El cocinero, el sastre y el cantante de moda cumplen cuando satisfacen
las expectativas que han levantado entre sus clientes.
Comer,
vestirse y escuchar canciones populares son actividades que
con la implantación de la sociedad
de masas han sufrido una enorme transformación. De forma
ingenua o perversa han ido ocupando en el espacio público
justo el lugar que le correspondería al arte si éste
no tomase unas precauciones que lo relegan a la invisibilidad.
La tribuna a la que han accedido requería cierta adaptación
al viejo vocabulario estético: hay partidos de fútbol
que son obras de arte, sastres perfectos, cocineros deconstruccionistas,
músicos de rock geniales y artesanos vanguardistas...
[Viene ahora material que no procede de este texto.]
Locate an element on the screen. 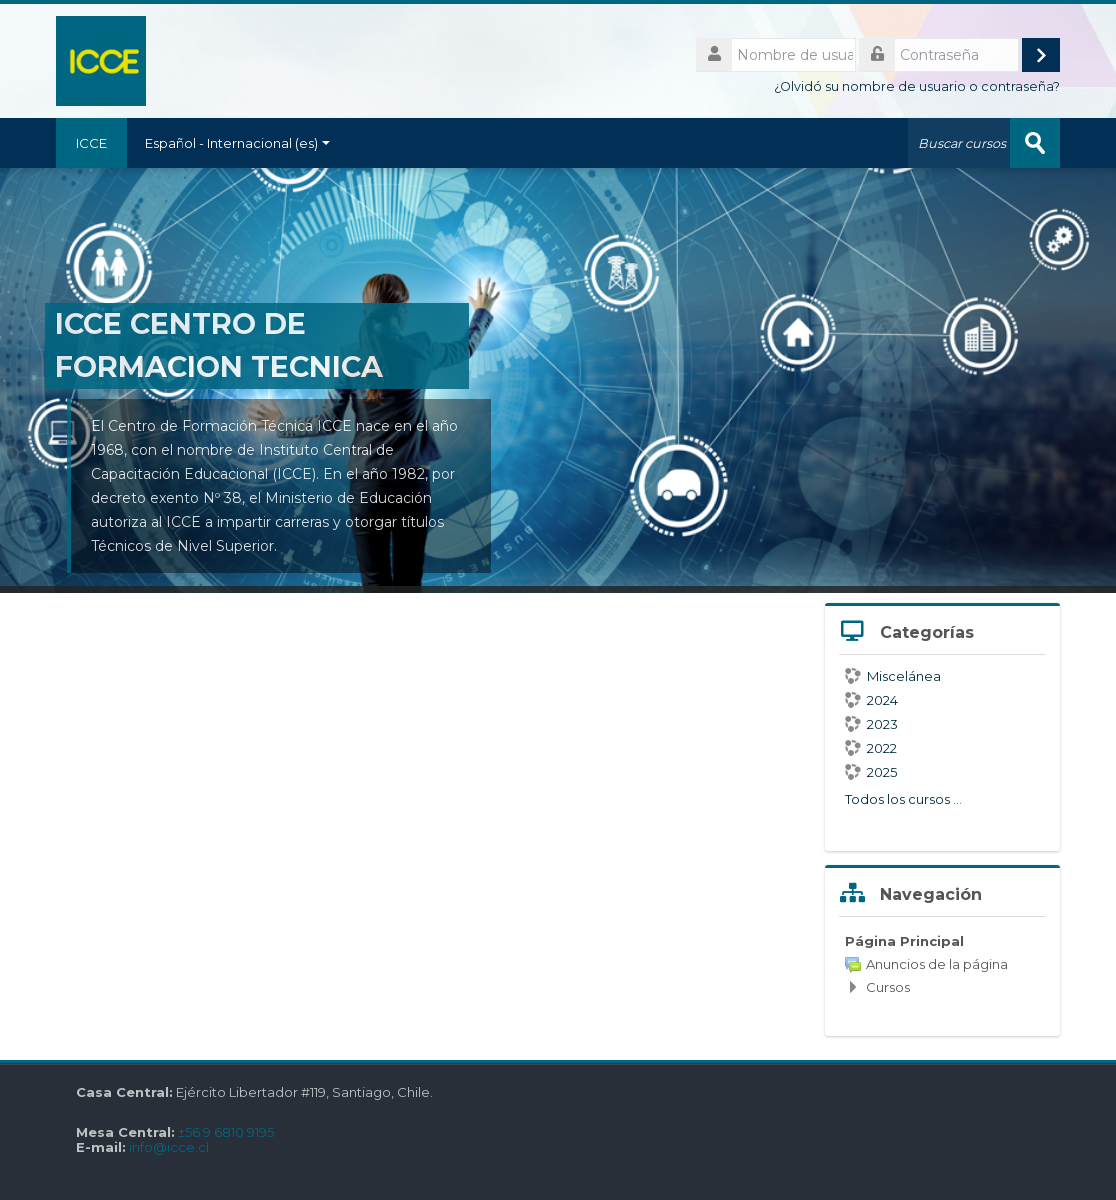 Image resolution: width=1116 pixels, height=1200 pixels. ±56 9 6810 9195 is located at coordinates (226, 1132).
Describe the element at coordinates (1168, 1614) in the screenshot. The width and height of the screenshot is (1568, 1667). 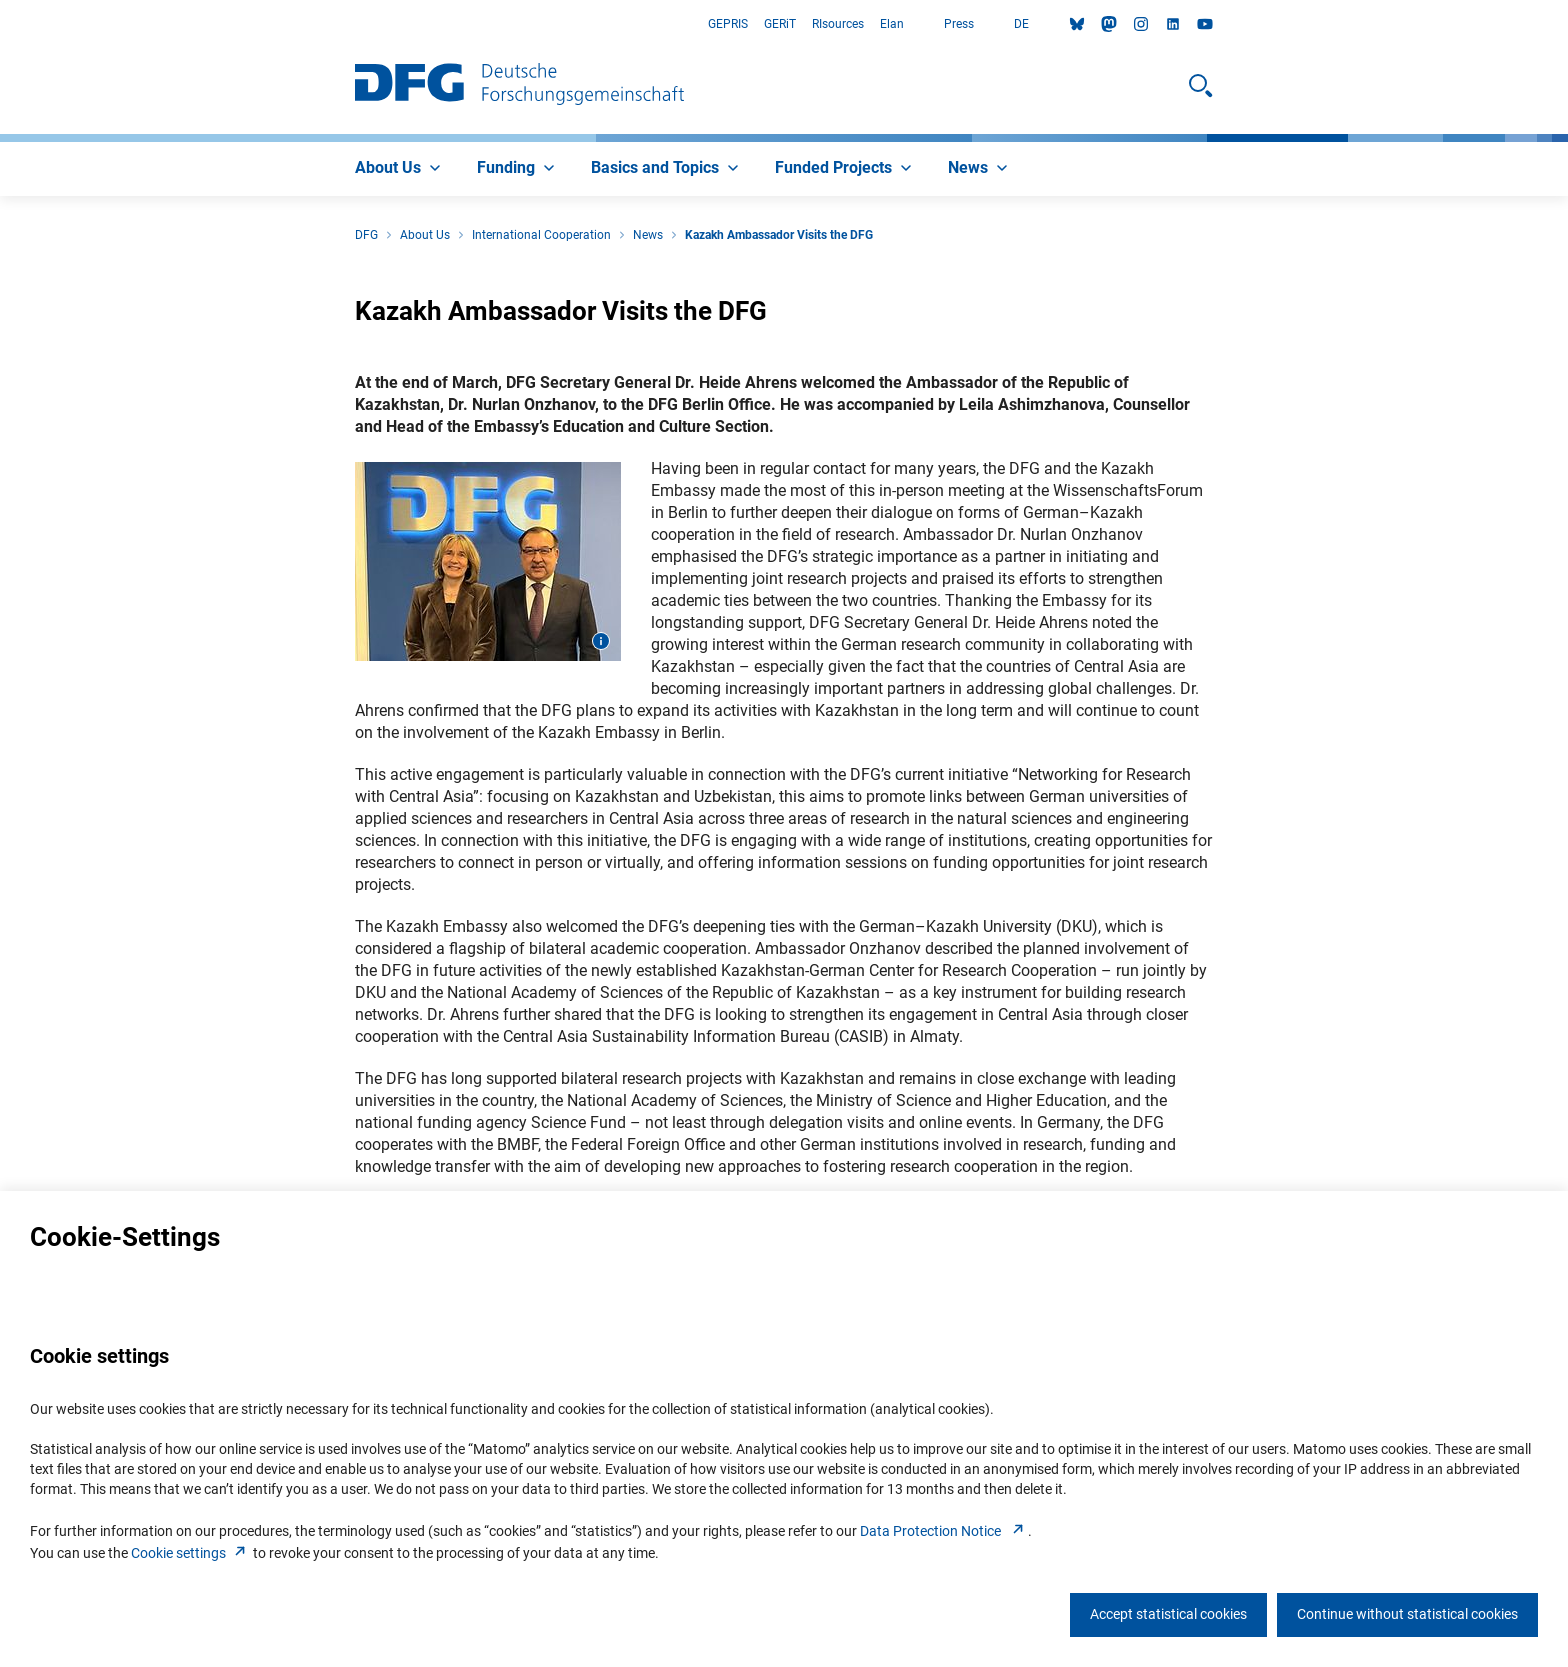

Pero el trasvase no es gratuito y lo que se pensó para
satisfacer necesidades biológicas, mejorar la adaptación
al medio o entretener al personal durante su tiempo sobrante
soporta mal temperaturas más exigentes.
La cultura
popular que sobrevivió a lo largo de los siglos
ejercitando el humor, la sencillez, la parodia y la liviandad ha
visto como sus virtudes se corrompían al mimetizar los rasgos
más ridículos de los seguidores de Miguel Ángel
que carecen del talento del maestro: pesadez, solemnidad, gestos
histéricos, pesadumbres, complicaciones sin complejidad
o preocupaciones intempestivas por la posteridad personal. Saborear
la solemne idiotez de exigir la propiedad intelectual de una tortilla
es quedarse en el lado formal de un síntoma ahora sí resuelto
a convertirse en símbolo, porque detrás de las cuitas
del cocinero Adrià y de las tribulaciones de los herederos
del modisto Balenciaga, de los cantantes populares que exigen su
lugar en la historia de la música y de los delanteros
que hacen historia marcando goles en ciudades de provincias,
late una conmovedora y genuina angustia: una angustia barroca.
NOTAS
(1) Pero
los gobiernos y sus políticas pertenecen ya
a la sociedad de masas y no pueden atribuirse el papel de
intermediarios. Cuando incordian y se oponen a la agradable
indiferencia mutua entre el canto gregoriano y nuestros vecinos
provocan una degradación en el objeto artístico
que deja a todas las partes avergonzadas. La única
relación factible del arte y la sociedad de masas
es la distorsión idiota: simplificar la obra para
que pase por las inconcebiblemente estrechas exigencias de
difusión masiva que soporta el entretenimiento.